* [Work task]: Work out how many lines in the records below include the string "Fiscal", and reply with that number alone.

(Beginning of Source material)

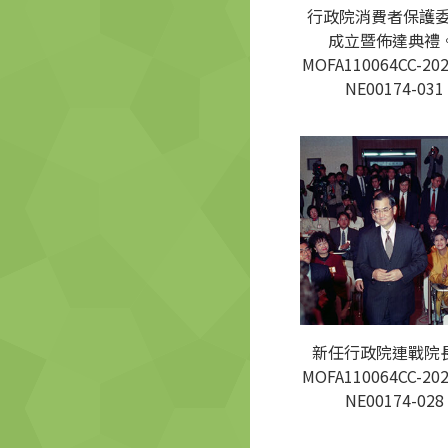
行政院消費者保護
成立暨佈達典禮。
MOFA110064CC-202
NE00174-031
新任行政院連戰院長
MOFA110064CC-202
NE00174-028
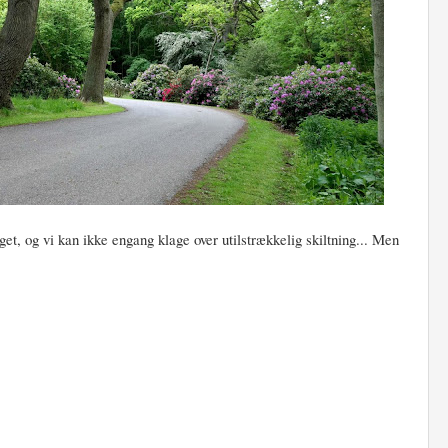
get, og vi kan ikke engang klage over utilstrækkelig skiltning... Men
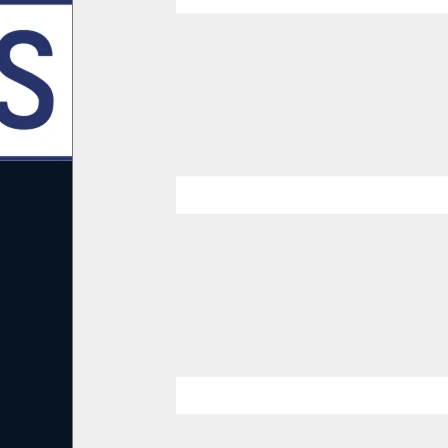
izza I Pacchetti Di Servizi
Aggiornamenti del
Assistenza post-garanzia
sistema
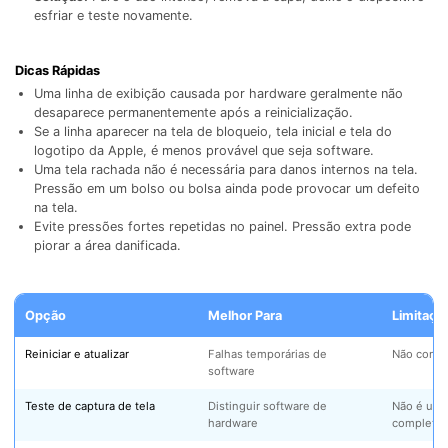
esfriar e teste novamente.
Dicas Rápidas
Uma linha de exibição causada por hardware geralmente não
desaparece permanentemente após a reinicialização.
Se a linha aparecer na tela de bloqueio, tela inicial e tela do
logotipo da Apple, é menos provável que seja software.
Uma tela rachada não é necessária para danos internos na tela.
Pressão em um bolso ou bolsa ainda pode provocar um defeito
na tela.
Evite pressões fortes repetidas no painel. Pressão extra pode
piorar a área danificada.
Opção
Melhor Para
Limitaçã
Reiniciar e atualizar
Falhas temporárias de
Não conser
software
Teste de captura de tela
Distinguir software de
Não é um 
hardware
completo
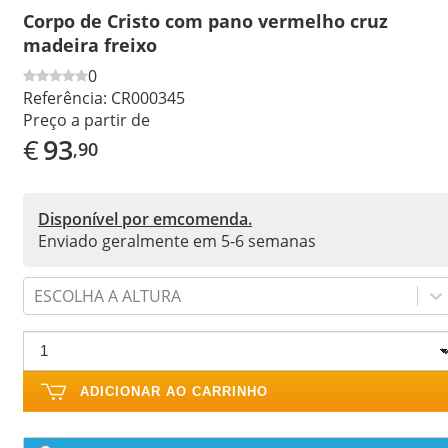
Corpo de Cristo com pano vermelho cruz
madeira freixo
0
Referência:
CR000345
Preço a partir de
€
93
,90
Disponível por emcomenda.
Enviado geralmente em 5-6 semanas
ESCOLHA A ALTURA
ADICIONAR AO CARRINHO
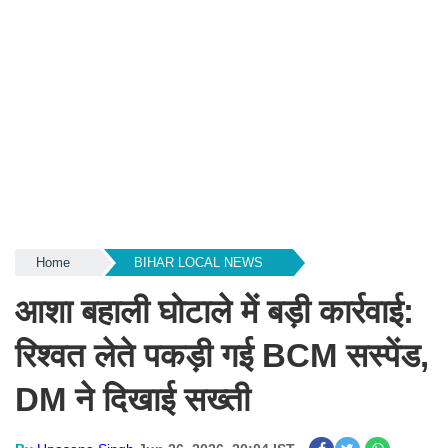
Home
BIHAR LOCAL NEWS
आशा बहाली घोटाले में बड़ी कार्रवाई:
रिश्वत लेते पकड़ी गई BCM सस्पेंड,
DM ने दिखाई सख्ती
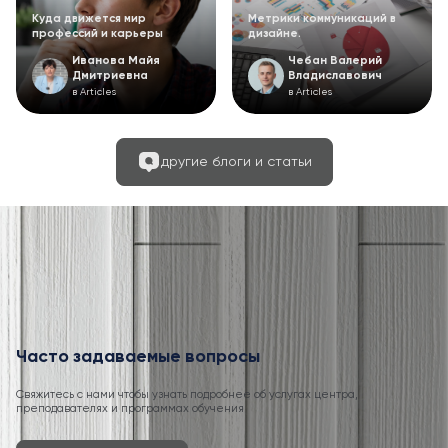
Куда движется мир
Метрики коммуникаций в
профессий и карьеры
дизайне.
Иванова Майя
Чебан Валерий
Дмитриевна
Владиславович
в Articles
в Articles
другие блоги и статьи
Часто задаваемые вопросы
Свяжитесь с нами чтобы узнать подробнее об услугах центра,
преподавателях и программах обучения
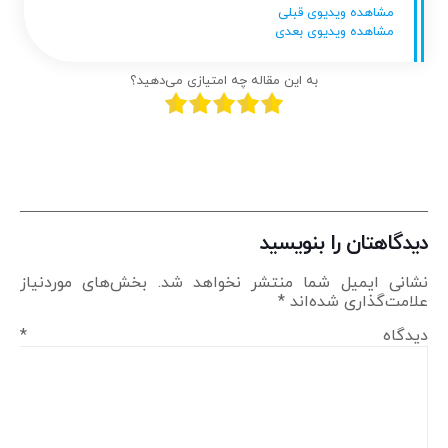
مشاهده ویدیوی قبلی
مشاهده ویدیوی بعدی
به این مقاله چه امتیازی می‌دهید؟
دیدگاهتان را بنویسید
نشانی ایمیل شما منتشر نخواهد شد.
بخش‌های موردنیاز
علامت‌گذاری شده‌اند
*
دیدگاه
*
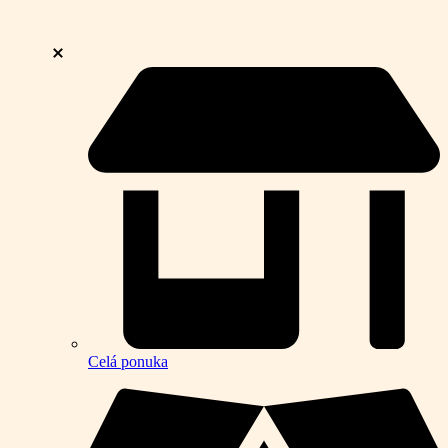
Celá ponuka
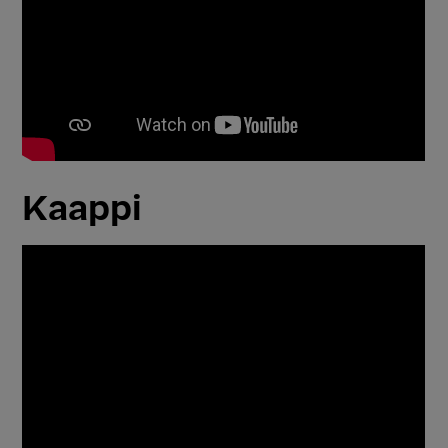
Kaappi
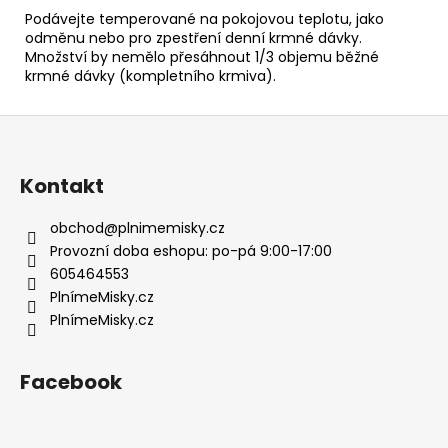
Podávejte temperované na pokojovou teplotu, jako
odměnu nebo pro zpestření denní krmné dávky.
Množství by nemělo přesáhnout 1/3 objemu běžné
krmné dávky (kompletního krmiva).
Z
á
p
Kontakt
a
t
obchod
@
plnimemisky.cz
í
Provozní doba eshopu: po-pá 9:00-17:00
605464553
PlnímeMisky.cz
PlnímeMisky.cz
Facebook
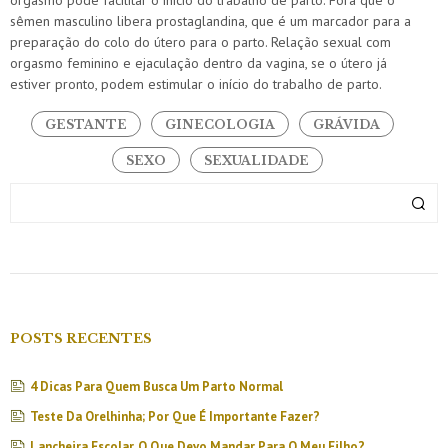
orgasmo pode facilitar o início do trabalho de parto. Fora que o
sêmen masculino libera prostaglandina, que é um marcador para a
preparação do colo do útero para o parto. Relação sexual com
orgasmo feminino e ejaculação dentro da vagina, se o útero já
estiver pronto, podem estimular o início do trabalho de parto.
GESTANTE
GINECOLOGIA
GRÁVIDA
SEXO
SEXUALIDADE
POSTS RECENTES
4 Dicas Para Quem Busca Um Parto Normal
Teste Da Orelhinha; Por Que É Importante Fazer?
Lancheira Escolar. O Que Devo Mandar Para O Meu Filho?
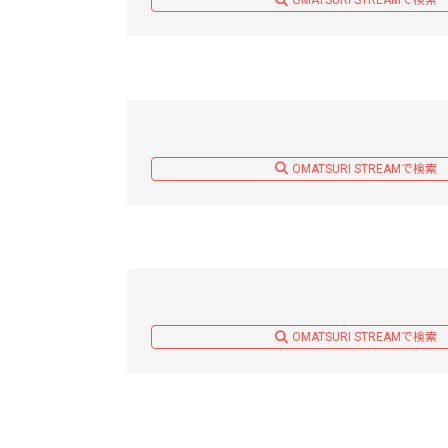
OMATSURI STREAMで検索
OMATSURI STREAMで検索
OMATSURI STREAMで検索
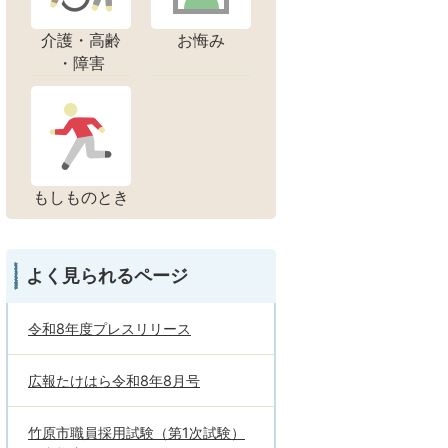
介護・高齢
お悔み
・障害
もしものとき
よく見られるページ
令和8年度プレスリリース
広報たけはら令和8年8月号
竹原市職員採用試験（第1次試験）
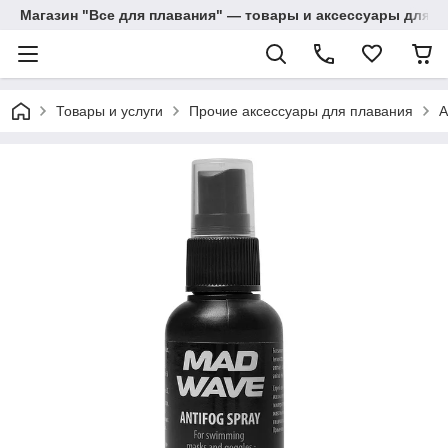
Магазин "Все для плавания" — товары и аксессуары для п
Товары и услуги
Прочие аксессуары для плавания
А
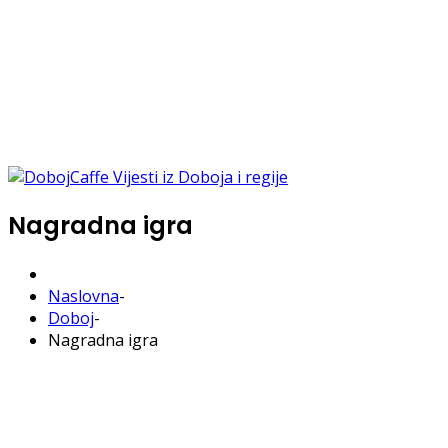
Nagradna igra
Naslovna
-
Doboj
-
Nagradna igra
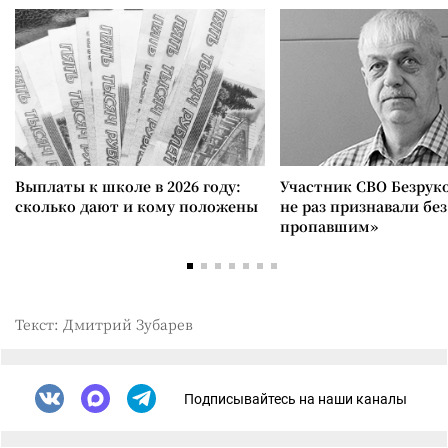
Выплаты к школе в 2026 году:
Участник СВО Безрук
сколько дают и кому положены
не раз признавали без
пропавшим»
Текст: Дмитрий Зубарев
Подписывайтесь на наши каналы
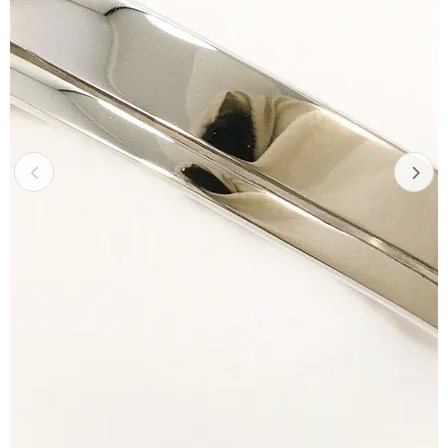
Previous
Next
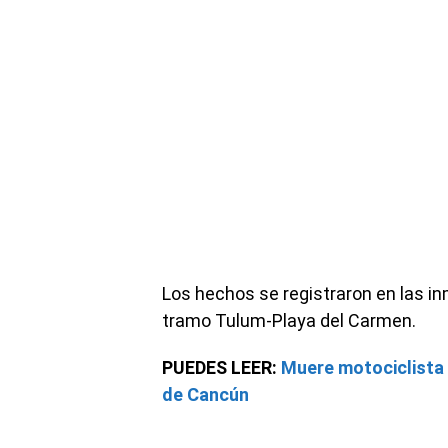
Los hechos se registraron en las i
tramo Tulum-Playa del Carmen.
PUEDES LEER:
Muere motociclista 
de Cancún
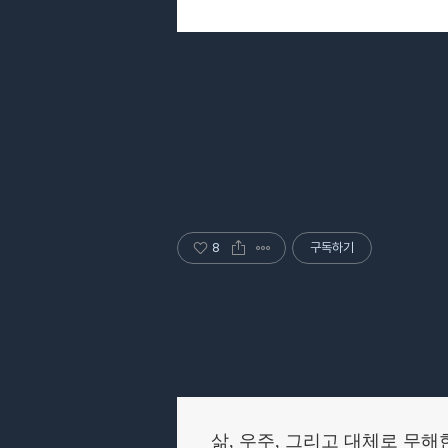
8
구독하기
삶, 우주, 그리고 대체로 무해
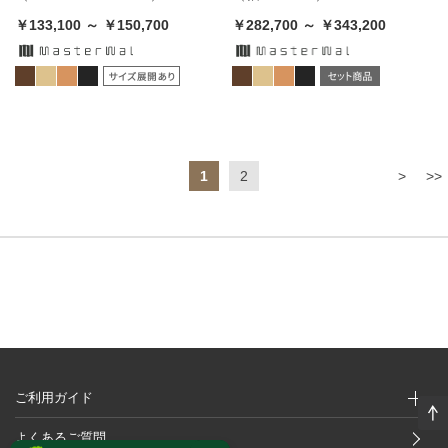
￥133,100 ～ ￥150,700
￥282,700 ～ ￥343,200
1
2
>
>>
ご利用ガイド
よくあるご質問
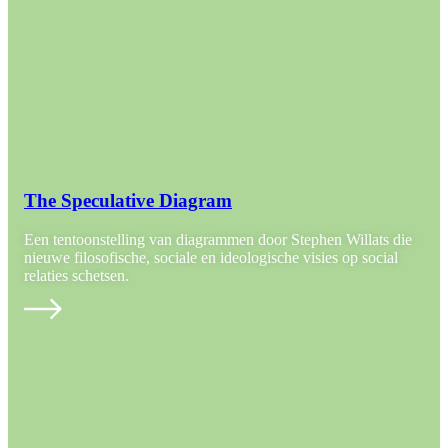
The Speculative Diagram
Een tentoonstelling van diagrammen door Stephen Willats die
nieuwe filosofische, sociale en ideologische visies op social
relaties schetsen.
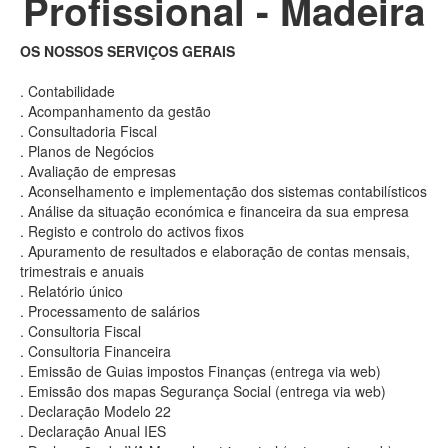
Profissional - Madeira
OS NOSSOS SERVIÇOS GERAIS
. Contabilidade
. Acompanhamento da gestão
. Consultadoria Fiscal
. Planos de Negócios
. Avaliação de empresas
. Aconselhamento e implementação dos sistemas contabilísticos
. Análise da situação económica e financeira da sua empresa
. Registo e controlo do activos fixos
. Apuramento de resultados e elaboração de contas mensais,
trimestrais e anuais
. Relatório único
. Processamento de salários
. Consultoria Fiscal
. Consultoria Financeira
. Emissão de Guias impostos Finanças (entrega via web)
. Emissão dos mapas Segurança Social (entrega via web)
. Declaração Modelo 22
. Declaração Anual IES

(End of Source material)

* [Answer space]: 2